As the name suggests, Kate’s book is a collection of recipes inspired by books old and new – from roasted pheasant inspired by Danny, Champion of the World, to spaghetti and meatballs inspired by The Godfather. There are lots of recipes from books I know and love (I Capture The Castle, The Goldfinch, Americanah, The Pursuit of Love) and lots from books I’m now desperate to read (How I Live Now, The Adventure of the Christmas Pudding, The End of the Affair). Each recipe deftly weaves together a little about the book, a little about Kate’s relationship to it, and a lot about the food. It’s such a good idea – and so beautifully executed – that part of me wants to force-feed Kate shoe polish on toast because I’m so jealous of her cleverness. But mostly, I just want this book to be a roaring success so she writes another one.
In the meantime, here’s my homage to Antoinette’s anchovy paste (a rather more palatable version that won’t send you running to Matron).
Anchovy and black garlic paste
Black garlic gives this its rich, shoe polish-y colour, but you can omit it if you don’t have any.

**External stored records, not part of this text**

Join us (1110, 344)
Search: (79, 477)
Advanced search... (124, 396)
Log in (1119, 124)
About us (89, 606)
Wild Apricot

1 x 50g tin (or 80g jar) anchovies, drained of their oil and chopped
50g softened unsalted butter
2-3 cloves black garlic
2 tsp capers
2 tsp pink peppercorns
Put everything in a small bowl (or, the bowl of a blender, if you’re lazy) and mix together to form a smooth-ish paste. Scrape into a jar (add optional ‘shoe polish’ label for kicks) and store in the fridge. Best served on very thin and crisp hot toast.
If anchovy paste isn’t to your taste, you might like to watch Kate making ‘An Enormous Round Chocolate Cake’, inspired by the one the Trunchbull forces hapless Bruce Bogtrotter to eat in Matilda. I think this is in my future these school holidays…
This is definitely to my taste. There’s a serious hit of flavour there and the combination of black garlic and anchovies sounds seriously good. I’ve been inspired to create food after reading books in the past but I came across an Enid Blyton book when I was but a small thing and it seemed to be about life on a very alien planet and I’ve never felt able to repeat the experience.
Wonderful Lucy. I’ve been in crazy Facebook land too long. Missed your blog!
I remember when my better half got a new knee and we stayed home the whole summer. I read Under The Tuscan Sun. I’d leave the book, go out to the garden and pick warm ripe tomatoes and fresh basil and chop them up onto freshly baked bread for lunch and think, this is my Tuscany.
Friend Josie and I, both new widows a few years later, ate bread with chopped tomato and basil in San Gimgnano, Tuscany. A circle closed perfectly.
Food and books.
Perfect for this time of year. Ooh black garlic, I am thinking about how to make this suitable for vegetarians with an alternative for the anchovies,. I do love books around food and not necessarily cookbooks.